昴の朝
プリ様の住んでいる神王院家地下秘密基地は、地下なのだが、夜が明けると朝日が差し込んで来る。何故か?
地上部分に太陽電池を模した集光装置があり、集められた太陽光が、光ファイバーを通って増幅装置に入り、地下空洞全体を照らすほどの光となるのだ。
その地下空洞の中に、神王院家の屋敷や、研究施設、従業員(戦闘員)詰所などがあり、外に出るにはシークレットルートを通るしかない。
超が付くほど、厳重な秘密保持が為されているのだ。
そういうわけで、今、朝が来て、プリ様と昴の寝ている部屋も淡い光に包まれた。プリ様はムクッと起き上がると、隣で寝ている昴の身体を揺すった。
「すばゆ〜、朝だよ。」
昴はゆっくりと上半身を起こした。だが、動きはそこで止まってしまった。
プリ様は隣の布団を見た。いつも、プリ様と昴が寝付いた後に、お母様も隣にお布団を敷いて、お休みになっているのだ。
「おかあたま、すばゆは けさも おきられないの。」
プリ様の可愛い訴えに、胡蝶蘭も目を覚ました。両手を広げると、プリ様が腕の中に飛び込んで来た。
「悲しいのね。可哀想なプリちゃん。」
「かわいそう なのは すばゆ でちゅ。」
そうね、と胡蝶蘭はプリ様の頭を撫でた。
「もうすぐ、リリスちゃんが、和臣君と紅葉ちゃんを連れて来るから……。
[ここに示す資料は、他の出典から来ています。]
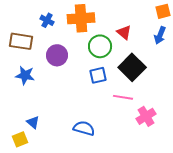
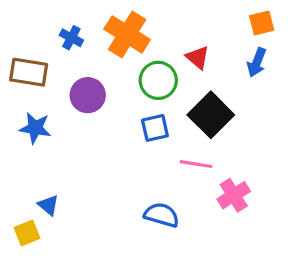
orange cross: (81, 18) -> (127, 34), turned 36
blue semicircle: (84, 128) -> (162, 215), moved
」
プリ様は返事をせず、グリグリと頭をお母様の胸元に押し付けていた。
和臣と紅葉の部屋に入って、リリスはクスクスと笑いを洩らしていた。キッチリと隣り合って眠り、右手と左手をしっかり握り合わせているのだ。そのくせ、顔は互いに背けている。
「あらあらー、仲が良いわね。」
声を掛けられると、二人はガバッと起き上がり、手を繋いでいるのに気付いて、慌てて振りほどいた。
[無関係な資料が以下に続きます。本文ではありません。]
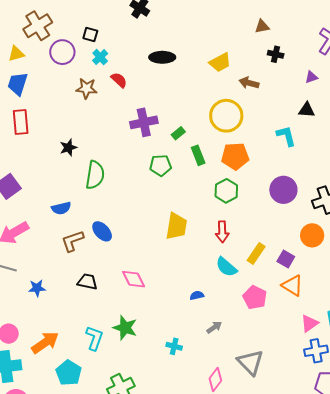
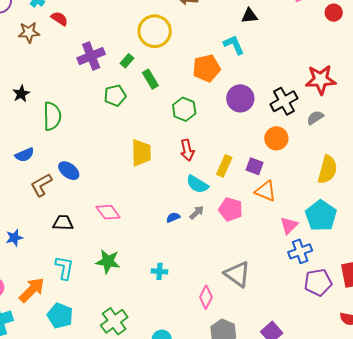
yellow circle: (226, 116) -> (155, 31), moved
orange pentagon: (235, 156) -> (206, 68), moved
gray arrow: (214, 327) -> (197, 213), moved
cyan L-shape: (94, 338) -> (64, 268), moved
「照れなくても良いのに〜。ずっと繋いでて良いのよ。」
リリスの冷やかしに、紅葉は反論した。
「何言ってるの。あんた達が同室にしたせいで、私の純潔は、この男に奪われたのよ。」
「奪ってねえし。濡れ衣着せるな。」
「あらー、言ってくれれば部屋を分けてあげたのに。」
そう言われて、二人はハッと気付いた。
「冗談のつもりだったのに、まさか本当に二人一部屋で泊まるなんて〜。」
ヤバい。そうだよ、普通なら家主に言いに行くよな。
「せめて、お布団をもう一組貸してくれぐらいは言うと思ったのに〜。一緒に寝ちゃうなんて〜。あらあら〜。」
不覚!
紅葉は大きな溜息を吐いた。前世で良く一緒に眠っていたので、何の抵抗も無く同衾していた。そこでハタと思い至った。今までは前世を思い出して無かった訳だが、深層意識の中にある記憶に引き摺られて、他人から見ると、異常に親密に思える行為をしていたのではないだろうか?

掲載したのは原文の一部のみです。